[RECORDS SHOWN]:

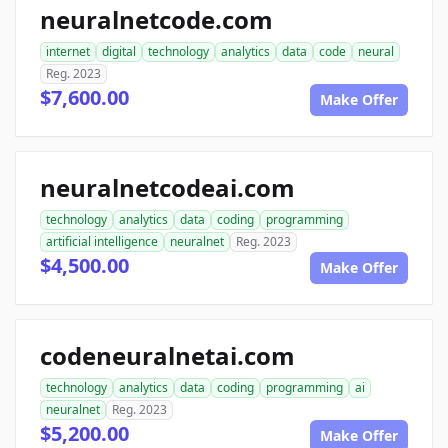
neuralnetcode.com
internet
digital
technology
analytics
data
code
neural
Reg. 2023
$7,600.00
Make Offer
neuralnetcodeai.com
technology
analytics
data
coding
programming
artificial intelligence
neuralnet
Reg. 2023
$4,500.00
Make Offer
codeneuralnetai.com
technology
analytics
data
coding
programming
ai
neuralnet
Reg. 2023
$5,200.00
Make Offer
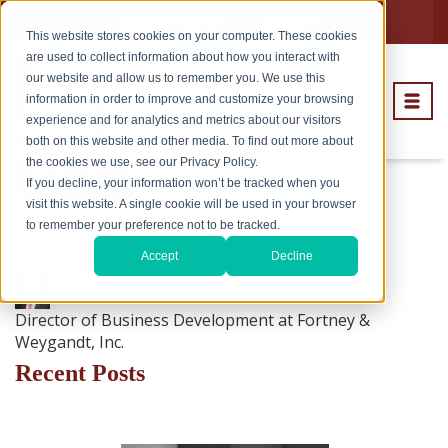
Subcontractors
Careers
This website stores cookies on your computer. These cookies
are used to collect information about how you interact with
our website and allow us to remember you. We use this
information in order to improve and customize your browsing
experience and for analytics and metrics about our visitors
both on this website and other media. To find out more about
the cookies we use, see our Privacy Policy.
Subscribe
If you decline, your information won’t be tracked when you
visit this website. A single cookie will be used in your browser
to remember your preference not to be tracked.
Matt Frank
Accept
Decline
Director of Business Development at Fortney &
Weygandt, Inc.
Recent Posts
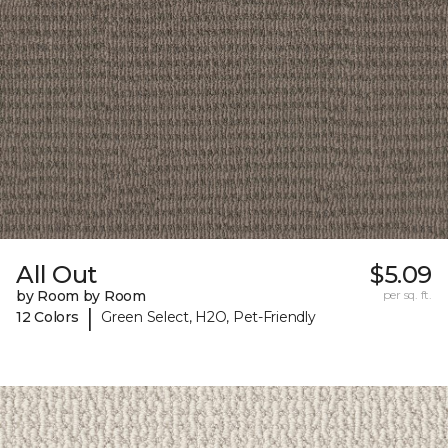
All Out
$5.09
by Room by Room
per sq. ft.
|
12 Colors
Green Select, H2O, Pet-Friendly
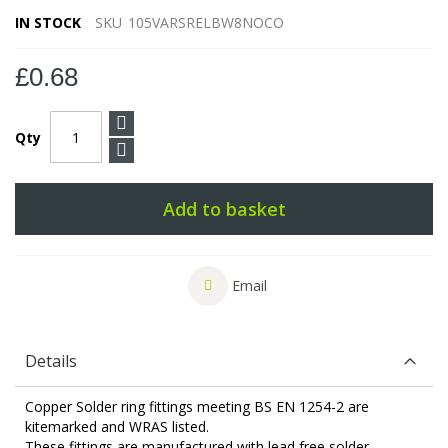
IN STOCK
SKU
105VARSRELBW8NOCO
£0.68
Qty
Add to basket
Email
Details
Copper Solder ring fittings meeting BS EN 1254-2 are
kitemarked and WRAS listed.
These fittings are manufactured with lead free solder.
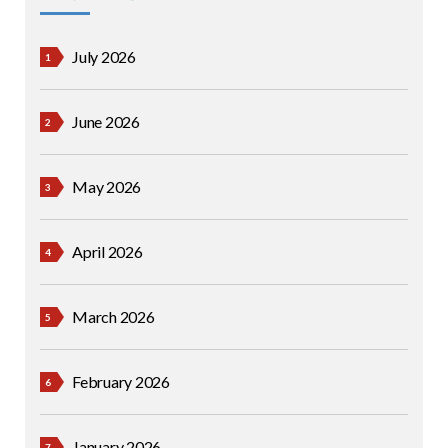
July 2026
June 2026
May 2026
April 2026
March 2026
February 2026
January 2026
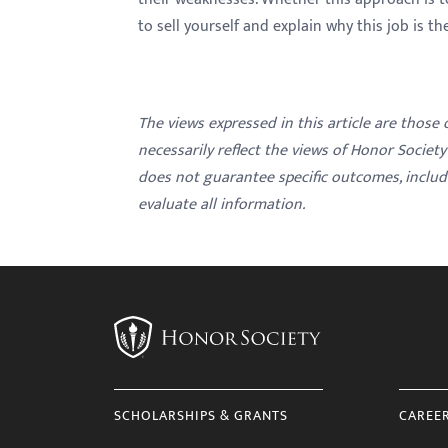
to sell yourself and explain why this job is t
The views expressed in this article are those
necessarily reflect the views of Honor Societ
does not guarantee specific outcomes, inclu
evaluate all information.
SCHOLARSHIPS & GRANTS
CAREE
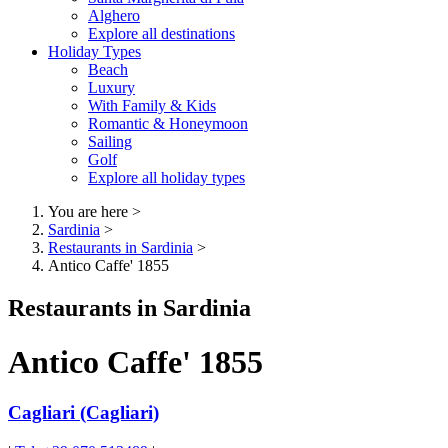
Alghero
Explore all destinations
Holiday Types
Beach
Luxury
With Family & Kids
Romantic & Honeymoon
Sailing
Golf
Explore all holiday types
You are here
>
Sardinia
>
Restaurants in Sardinia
>
Antico Caffe' 1855
Restaurants in Sardinia
Antico Caffe' 1855
Cagliari (Cagliari)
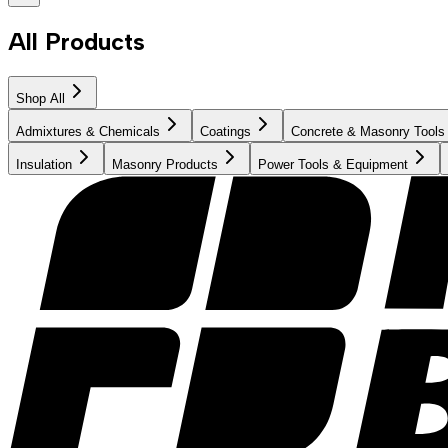
All Products
Shop All
Admixtures & Chemicals
Coatings
Concrete & Masonry Tools
Insulation
Masonry Products
Power Tools & Equipment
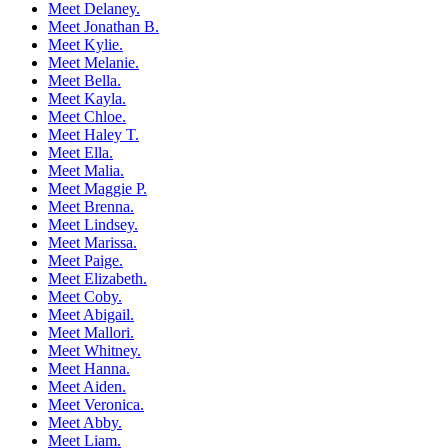
Meet Delaney.
Meet Jonathan B.
Meet Kylie.
Meet Melanie.
Meet Bella.
Meet Kayla.
Meet Chloe.
Meet Haley T.
Meet Ella.
Meet Malia.
Meet Maggie P.
Meet Brenna.
Meet Lindsey.
Meet Marissa.
Meet Paige.
Meet Elizabeth.
Meet Coby.
Meet Abigail.
Meet Mallori.
Meet Whitney.
Meet Hanna.
Meet Aiden.
Meet Veronica.
Meet Abby.
Meet Liam.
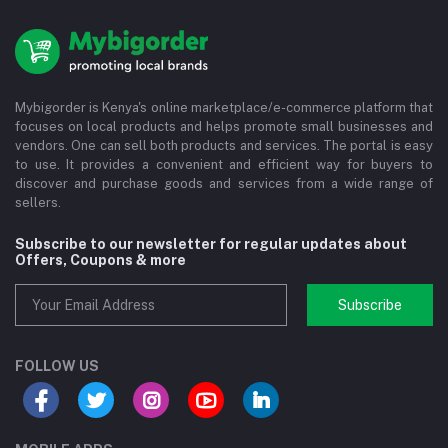
Mybigorder is Kenya's online marketplace/e-commerce platform that
focuses on local products and helps promote small businesses and
vendors. One can sell both products and services. The portal is easy
to use. It provides a convenient and efficient way for buyers to
discover and purchase goods and services from a wide range of
sellers.
Subscribe to our newsletter for regular updates about
Offers, Coupons & more
Subscribe
FOLLOW US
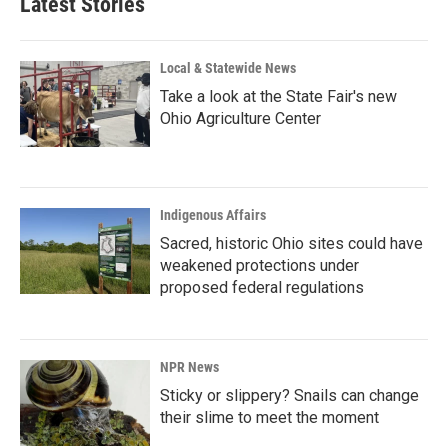
Latest Stories
Local & Statewide News
Take a look at the State Fair's new
Ohio Agriculture Center
Indigenous Affairs
Sacred, historic Ohio sites could have
weakened protections under
proposed federal regulations
NPR News
Sticky or slippery? Snails can change
their slime to meet the moment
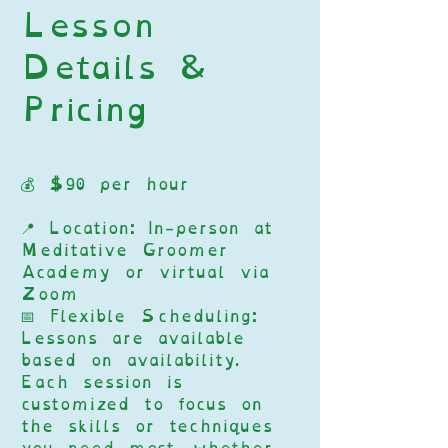
Lesson
Details &
Pricing
💰 $90 per hour
📍 Location: In-person at
Meditative Groomer
Academy or virtual via
Zoom
📅 Flexible Scheduling:
Lessons are available
based on availability.
Each session is
customized to focus on
the skills or techniques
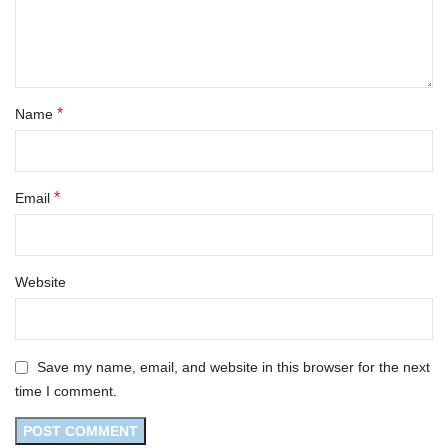
*
Name
*
Email
Website
Save my name, email, and website in this browser for the next
time I comment.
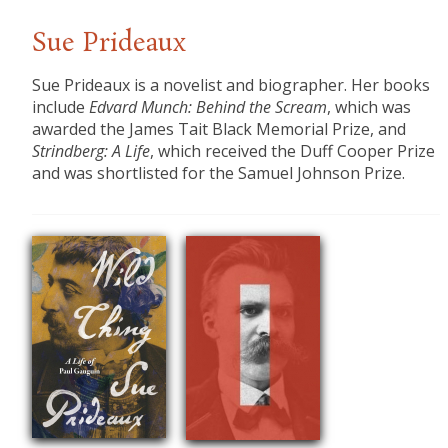
Sue Prideaux
Sue Prideaux
is a novelist and biographer. Her books
include
Edvard Munch: Behind the Scream
, which was
awarded the James Tait Black Memorial Prize, and
Strindberg: A Life
, which received the Duff Cooper Prize
and was shortlisted for the Samuel Johnson Prize.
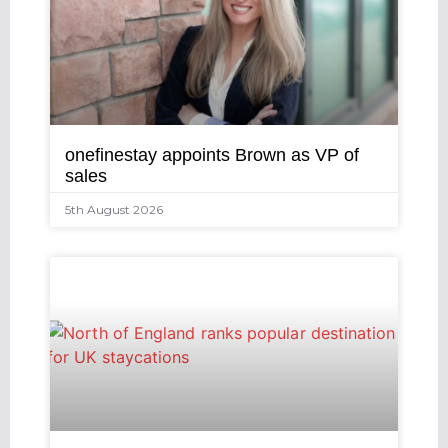
onefinestay appoints Brown as VP of
sales
5th August 2026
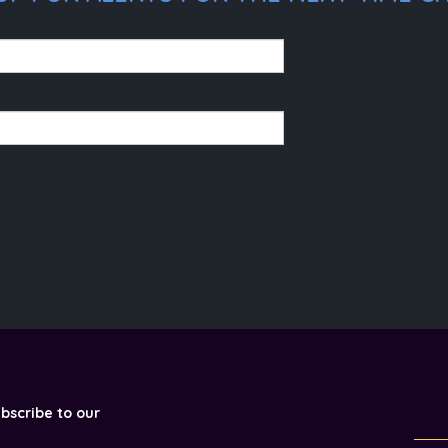
ubscribe to our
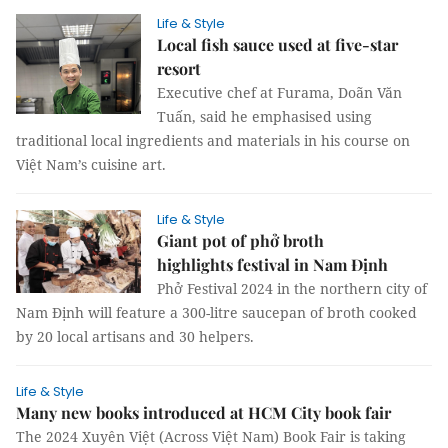
Life & Style
Local fish sauce used at five-star
resort
Executive chef at Furama, Doãn Văn
Tuấn, said he emphasised using
traditional local ingredients and materials in his course on
Việt Nam’s cuisine art.
Life & Style
Giant pot of phở broth
highlights festival in Nam Định
Phở Festival 2024 in the northern city of
Nam Định will feature a 300-litre saucepan of broth cooked
by 20 local artisans and 30 helpers.
Life & Style
Many new books introduced at HCM City book fair
The 2024 Xuyên Việt (Across Việt Nam) Book Fair is taking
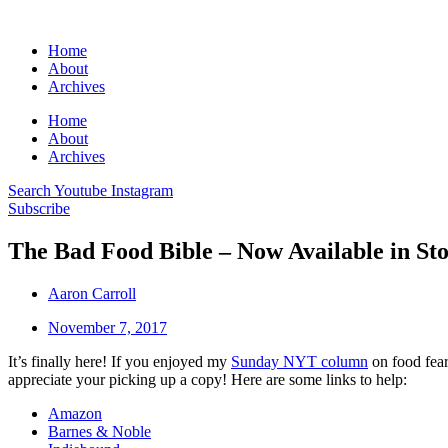
Home
About
Archives
Home
About
Archives
Search
Youtube
Instagram
Subscribe
The Bad Food Bible – Now Available in Sto
Aaron Carroll
November 7, 2017
It’s finally here! If you enjoyed my
Sunday NYT column
on food fear
appreciate your picking up a copy! Here are some links to help:
Amazon
Barnes & Noble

[TRY IT]:
Line by line, write out the records above exactly, skipping the pictures.

[RESPONSE TO THIS EXERCISE]:
neuralnetcode.com
internet
digital
technology
analytics
data
code
neural
Reg. 2023
$7,600.00
Make Offer
neuralnetcodeai.com
technology
analytics
data
coding
programming
artificial intelligence
neuralnet
Reg. 2023
$4,500.00
Make Offer
codeneuralnetai.com
technology
analytics
data
coding
programming
ai
neuralnet
Reg. 2023
$5,200.00
Make Offer
Subcontractors
Careers
This website stores cookies on your computer. These cookies
are used to collect information about how you interact with
our website and allow us to remember you. We use this
information in order to improve and customize your browsing
experience and for analytics and metrics about our visitors
both on this website and other media. To find out more about
the cookies we use, see our Privacy Policy.
Subscribe
If you decline, your information won’t be tracked when you
visit this website. A single cookie will be used in your browser
to remember your preference not to be tracked.
Matt Frank
Accept
Decline
Director of Business Development at Fortney &
Weygandt, Inc.
Recent Posts
All Out
$5.09
by Room by Room
per sq. ft.
|
12 Colors
Green Select, H2O, Pet-Friendly
IN STOCK
SKU
105VARSRELBW8NOCO
£0.68
Qty
Add to basket
Email
Details
Copper Solder ring fittings meeting BS EN 1254-2 are
kitemarked and WRAS listed.
These fittings are manufactured with lead free solder.
July 2026
June 2026
May 2026
April 2026
March 2026
February 2026
January 2026
to sell yourself and explain why this job is t
The views expressed in this article are those
necessarily reflect the views of Honor Societ
does not guarantee specific outcomes, inclu
evaluate all information.
SCHOLARSHIPS & GRANTS
CAREE
Alghero
Explore all destinations
Holiday Types
Beach
Luxury
With Family & Kids
Romantic & Honeymoon
Sailing
Golf
Explore all holiday types
You are here
>
Sardinia
>
Restaurants in Sardinia
>
Antico Caffe' 1855
Restaurants in Sardinia
Antico Caffe' 1855
Cagliari (Cagliari)
All Products
Shop All
Admixtures & Chemicals
Coatings
Concrete & Masonry Tools
Insulation
Masonry Products
Power Tools & Equipment
Meet Delaney.
Meet Jonathan B.
Meet Kylie.
Meet Melanie.
Meet Bella.
Meet Kayla.
Meet Chloe.
Meet Haley T.
Meet Ella.
Meet Malia.
Meet Maggie P.
Meet Brenna.
Meet Lindsey.
Meet Marissa.
Meet Paige.
Meet Elizabeth.
Meet Coby.
Meet Abigail.
Meet Mallori.
Meet Whitney.
Meet Hanna.
Meet Aiden.
Meet Veronica.
Meet Abby.
Meet Liam.
Mybigorder is Kenya's online marketplace/e-commerce platform that
focuses on local products and helps promote small businesses and
vendors. One can sell both products and services. The portal is easy
to use. It provides a convenient and efficient way for buyers to
discover and purchase goods and services from a wide range of
sellers.
Subscribe to our newsletter for regular updates about
Offers, Coupons & more
Subscribe
FOLLOW US
Latest Stories
Local & Statewide News
Take a look at the State Fair's new
Ohio Agriculture Center
Indigenous Affairs
Sacred, historic Ohio sites could have
weakened protections under
proposed federal regulations
NPR News
Sticky or slippery? Snails can change
their slime to meet the moment
Lesson
Details &
Pricing
💰 $90 per hour
📍 Location: In-person at
Meditative Groomer
Academy or virtual via
Zoom
📅 Flexible Scheduling:
Lessons are available
based on availability.
Each session is
customized to focus on
the skills or techniques
*
Name
*
Email
Website
Save my name, email, and website in this browser for the next
time I comment.
Sue Prideaux
Sue Prideaux
is a novelist and biographer. Her books
include
Edvard Munch: Behind the Scream
, which was
awarded the James Tait Black Memorial Prize, and
Strindberg: A Life
, which received the Duff Cooper Prize
and was shortlisted for the Samuel Johnson Prize.
onefinestay appoints Brown as VP of
sales
5th August 2026
ubscribe to our
Life & Style
Local fish sauce used at five-star
resort
Executive chef at Furama, Doãn Văn
Tuấn, said he emphasised using
traditional local ingredients and materials in his course on
Việt Nam’s cuisine art.
Life & Style
Giant pot of phở broth
highlights festival in Nam Định
Phở Festival 2024 in the northern city of
Nam Định will feature a 300-litre saucepan of broth cooked
by 20 local artisans and 30 helpers.
Life & Style
Many new books introduced at HCM City book fair
The 2024 Xuyên Việt (Across Việt Nam) Book Fair is taking
Home
About
Archives
Home
About
Archives
Search
Youtube
Instagram
Subscribe
The Bad Food Bible – Now Available in Sto
Aaron Carroll
November 7, 2017
It’s finally here! If you enjoyed my
Sunday NYT column
on food fear
appreciate your picking up a copy! Here are some links to help:
Amazon
Barnes & Noble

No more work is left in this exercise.